With no need for a shower, I went straight to the beach. As someone who has a problem sitting still, laying out and reading ended before it started. The girls I was with, of course, had no problem. A walk along the beach revealed an interesting spectacle: hundreds of Indian women, fully dressed in their colorful saris, splashing and battling the waves in the shallow ocean. At first glance it looks odd, but then I think about how I must look to Europeans, who are sporting Speedos that leave little to the imagination. Maybe. The evening brought shopping in the Calangute market, but first I found myself with time to kill, and decided to do some parasailing with a boatload of Indians (literally!). During what turned into a shopping marathon, my endurance petered out quicker than a Hollywood marriage, and I just hung out until the girls finished.
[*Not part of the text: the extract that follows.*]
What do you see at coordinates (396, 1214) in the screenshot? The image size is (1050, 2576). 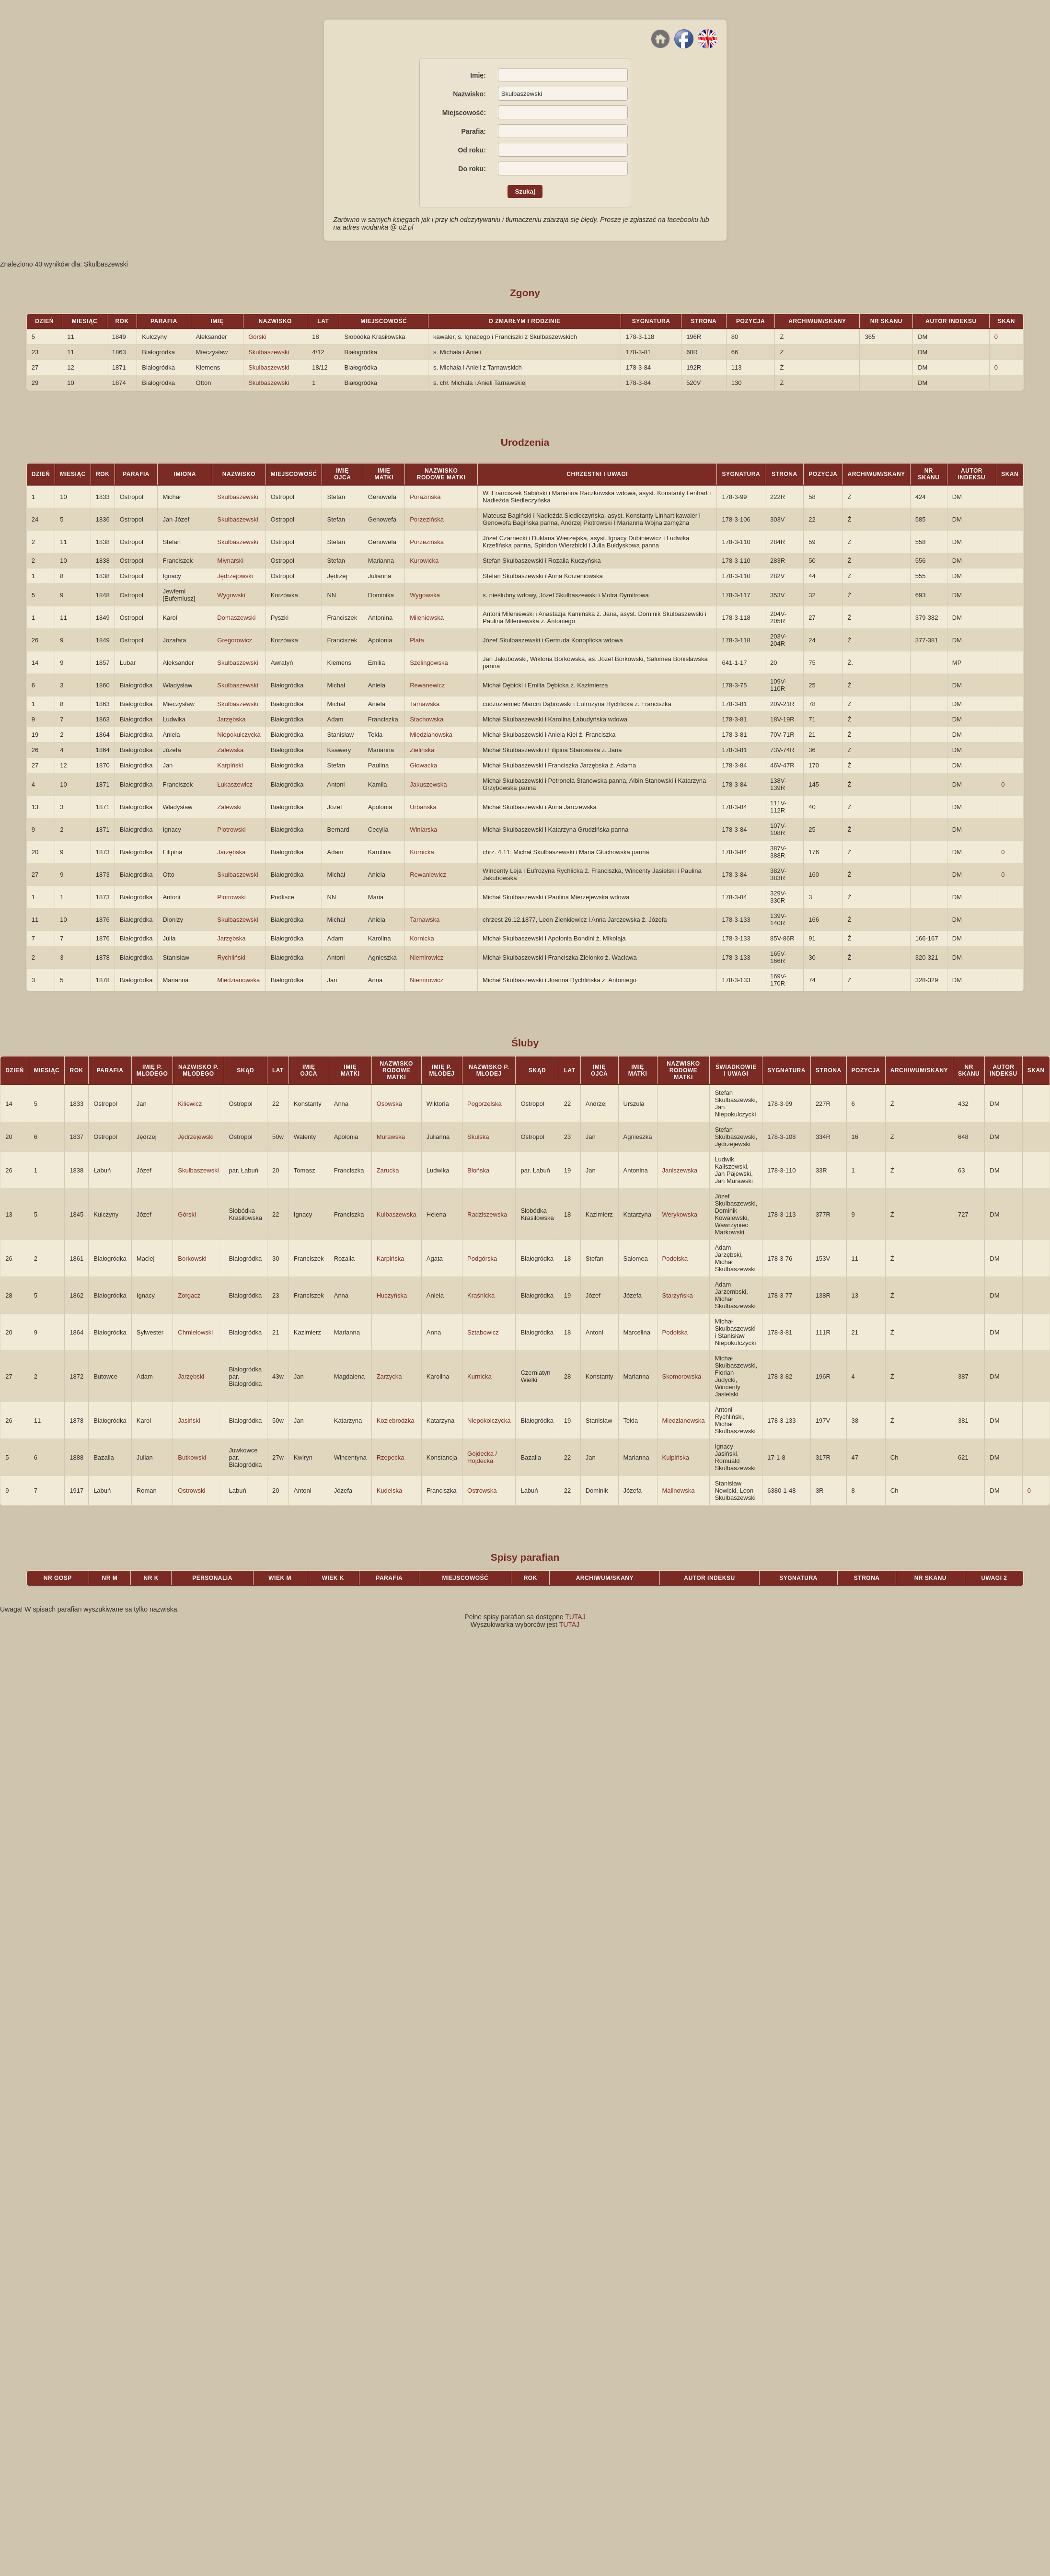 I see `Kulbaszewska` at bounding box center [396, 1214].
Since we had been drinking Kingfisher beer – the Bud Light of India – all month, I figured I was obligated to try the local Kingfish for dinner. Later we found ourselves at the trendy nightclub Mambo, where each guy had to bring a woman and pay 500 rupees. Felt like college frat parties all over again. Luckily, I had four girls with me, and a couple Indians paid my way in to use my friends as entrance tickets. There we danced (speaking in relative terms here) and chatted, with the high point being when some of the girls were pulled on the circular stage in the middle of the dance floor. I even got to ride a mechanical bull, and am proud to say that I set one of the best times of the night before an applauding crowd. Around 4 in the morning we finished up the night at Subway (so American).

On about four hours sleep, I got up and rented a scooter. $5 for all day…it was like stealing. Riding a scooter for your first time is one thing; riding a scooter for your first time without a helmet and in India is quite another. Half the time I thought I was going to die, and the other half I felt as cool as the other side of the pillow. I’d pull up to a juice bar, grab some fruit punch, tip the guy 10 cents and then hop back onto my Honda Activa, zipping off at 35 mph. I owned that town.
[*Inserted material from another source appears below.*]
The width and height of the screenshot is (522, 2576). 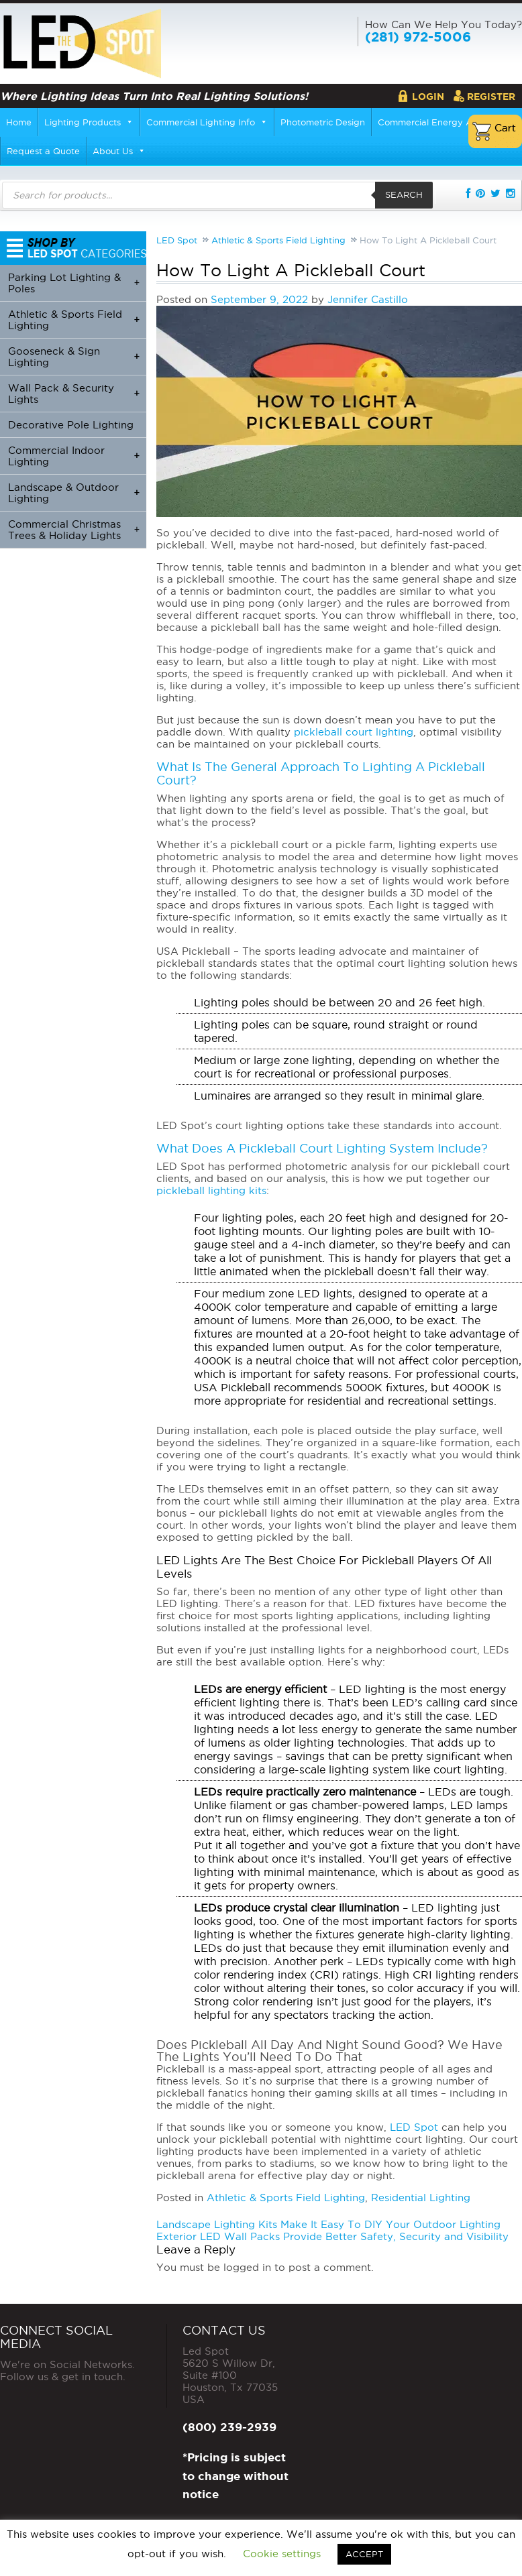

I took my hog to Lalbaugh Fort and the famous Anjuna and Vagator Beaches, the former of which I bargained hard for random local products, and the latter of which I lost an embarrassingly large sum of money gambling. I kept going, thinking I could dig myself out of the hole until I was down to just a couple rupees – not enough to buy gas for my empty scooter. I think that’s the sign of addiction. Luckily the fumes got me to an ATM, and I ended the expedition at the famous Tito’s Restaurant for Prawns Peri Peri. Back at the guesthouse, I had just enough time to squeeze in a 45 minute full-body massage before I raced off to my overnight bus a mountain of work that I had put off over the past three days.